▼
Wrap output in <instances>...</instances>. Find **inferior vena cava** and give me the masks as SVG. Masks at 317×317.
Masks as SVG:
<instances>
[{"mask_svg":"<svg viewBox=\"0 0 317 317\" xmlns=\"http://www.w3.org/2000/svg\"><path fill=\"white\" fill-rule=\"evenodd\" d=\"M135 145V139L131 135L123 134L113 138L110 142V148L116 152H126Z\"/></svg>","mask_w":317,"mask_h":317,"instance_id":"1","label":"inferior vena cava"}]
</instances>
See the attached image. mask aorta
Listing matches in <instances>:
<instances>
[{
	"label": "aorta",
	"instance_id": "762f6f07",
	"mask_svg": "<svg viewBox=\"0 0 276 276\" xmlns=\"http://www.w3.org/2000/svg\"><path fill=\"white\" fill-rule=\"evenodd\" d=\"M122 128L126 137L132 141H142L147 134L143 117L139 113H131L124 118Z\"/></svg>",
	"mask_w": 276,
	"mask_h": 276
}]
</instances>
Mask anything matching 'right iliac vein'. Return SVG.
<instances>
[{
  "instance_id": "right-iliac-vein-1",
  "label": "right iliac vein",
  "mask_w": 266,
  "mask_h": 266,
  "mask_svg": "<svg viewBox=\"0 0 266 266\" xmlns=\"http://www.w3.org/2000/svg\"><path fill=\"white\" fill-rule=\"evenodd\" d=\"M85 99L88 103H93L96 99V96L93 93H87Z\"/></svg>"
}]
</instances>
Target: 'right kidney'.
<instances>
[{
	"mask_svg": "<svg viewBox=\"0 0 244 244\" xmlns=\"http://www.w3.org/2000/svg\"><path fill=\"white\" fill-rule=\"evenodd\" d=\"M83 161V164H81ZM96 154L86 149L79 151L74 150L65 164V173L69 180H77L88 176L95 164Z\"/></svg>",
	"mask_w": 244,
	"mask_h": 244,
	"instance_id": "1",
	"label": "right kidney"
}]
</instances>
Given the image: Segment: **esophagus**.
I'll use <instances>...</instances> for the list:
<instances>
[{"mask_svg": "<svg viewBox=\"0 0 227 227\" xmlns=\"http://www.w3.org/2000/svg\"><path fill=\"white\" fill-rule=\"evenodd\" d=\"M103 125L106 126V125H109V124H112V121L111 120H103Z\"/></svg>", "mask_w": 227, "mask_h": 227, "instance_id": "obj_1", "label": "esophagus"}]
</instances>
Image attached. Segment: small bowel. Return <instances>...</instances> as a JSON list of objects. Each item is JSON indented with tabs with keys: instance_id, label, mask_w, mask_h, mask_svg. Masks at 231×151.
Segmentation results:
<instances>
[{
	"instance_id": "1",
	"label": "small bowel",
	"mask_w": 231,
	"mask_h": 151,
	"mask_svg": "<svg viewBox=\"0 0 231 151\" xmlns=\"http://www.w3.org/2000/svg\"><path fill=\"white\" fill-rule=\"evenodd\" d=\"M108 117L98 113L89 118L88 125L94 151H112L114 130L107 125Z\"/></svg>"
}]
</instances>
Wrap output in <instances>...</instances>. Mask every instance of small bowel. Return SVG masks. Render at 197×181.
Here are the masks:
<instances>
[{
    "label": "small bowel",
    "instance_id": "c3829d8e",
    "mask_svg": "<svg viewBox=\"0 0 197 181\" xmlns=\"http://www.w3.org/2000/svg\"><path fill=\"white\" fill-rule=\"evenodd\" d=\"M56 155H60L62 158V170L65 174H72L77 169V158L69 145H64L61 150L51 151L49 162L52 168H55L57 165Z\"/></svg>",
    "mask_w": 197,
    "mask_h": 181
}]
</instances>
▲
What needs to be done — Extract every entry above as it appears.

Reply to the task —
Wrap output in <instances>...</instances>. Find **inferior vena cava** and give me the masks as SVG. Masks at 317×317.
Masks as SVG:
<instances>
[{"mask_svg":"<svg viewBox=\"0 0 317 317\" xmlns=\"http://www.w3.org/2000/svg\"><path fill=\"white\" fill-rule=\"evenodd\" d=\"M135 145V139L131 135L123 134L113 138L110 142V148L116 152H126Z\"/></svg>","mask_w":317,"mask_h":317,"instance_id":"1","label":"inferior vena cava"}]
</instances>
See the attached image. mask aorta
Listing matches in <instances>:
<instances>
[{
	"label": "aorta",
	"instance_id": "762f6f07",
	"mask_svg": "<svg viewBox=\"0 0 276 276\" xmlns=\"http://www.w3.org/2000/svg\"><path fill=\"white\" fill-rule=\"evenodd\" d=\"M122 128L126 137L132 141H142L147 134L143 117L139 113H131L124 118Z\"/></svg>",
	"mask_w": 276,
	"mask_h": 276
}]
</instances>
Mask anything matching 'right iliac vein'. Return SVG.
<instances>
[{
  "instance_id": "right-iliac-vein-1",
  "label": "right iliac vein",
  "mask_w": 266,
  "mask_h": 266,
  "mask_svg": "<svg viewBox=\"0 0 266 266\" xmlns=\"http://www.w3.org/2000/svg\"><path fill=\"white\" fill-rule=\"evenodd\" d=\"M85 99L88 103H93L96 99V96L93 93H87Z\"/></svg>"
}]
</instances>
Target: 'right kidney'.
<instances>
[{
	"mask_svg": "<svg viewBox=\"0 0 244 244\" xmlns=\"http://www.w3.org/2000/svg\"><path fill=\"white\" fill-rule=\"evenodd\" d=\"M83 161V164H81ZM96 154L86 149L79 151L74 150L65 164V173L69 180H77L88 176L95 164Z\"/></svg>",
	"mask_w": 244,
	"mask_h": 244,
	"instance_id": "1",
	"label": "right kidney"
}]
</instances>
Given the image: Segment: **esophagus**.
I'll use <instances>...</instances> for the list:
<instances>
[{"mask_svg": "<svg viewBox=\"0 0 227 227\" xmlns=\"http://www.w3.org/2000/svg\"><path fill=\"white\" fill-rule=\"evenodd\" d=\"M103 125L106 126V125H109V124H112V121L111 120H103Z\"/></svg>", "mask_w": 227, "mask_h": 227, "instance_id": "obj_1", "label": "esophagus"}]
</instances>
Image attached. Segment: small bowel. Return <instances>...</instances> as a JSON list of objects. Each item is JSON indented with tabs with keys: instance_id, label, mask_w, mask_h, mask_svg. Masks at 231×151.
Segmentation results:
<instances>
[{
	"instance_id": "1",
	"label": "small bowel",
	"mask_w": 231,
	"mask_h": 151,
	"mask_svg": "<svg viewBox=\"0 0 231 151\" xmlns=\"http://www.w3.org/2000/svg\"><path fill=\"white\" fill-rule=\"evenodd\" d=\"M108 117L98 113L89 118L88 125L94 151H112L114 130L107 125Z\"/></svg>"
}]
</instances>
Wrap output in <instances>...</instances>. Mask every instance of small bowel. Return SVG masks. Render at 197×181.
Here are the masks:
<instances>
[{
    "label": "small bowel",
    "instance_id": "c3829d8e",
    "mask_svg": "<svg viewBox=\"0 0 197 181\" xmlns=\"http://www.w3.org/2000/svg\"><path fill=\"white\" fill-rule=\"evenodd\" d=\"M56 155H60L62 158V170L65 174H72L77 169V158L69 145H64L61 150L51 151L49 162L52 168H55L57 165Z\"/></svg>",
    "mask_w": 197,
    "mask_h": 181
}]
</instances>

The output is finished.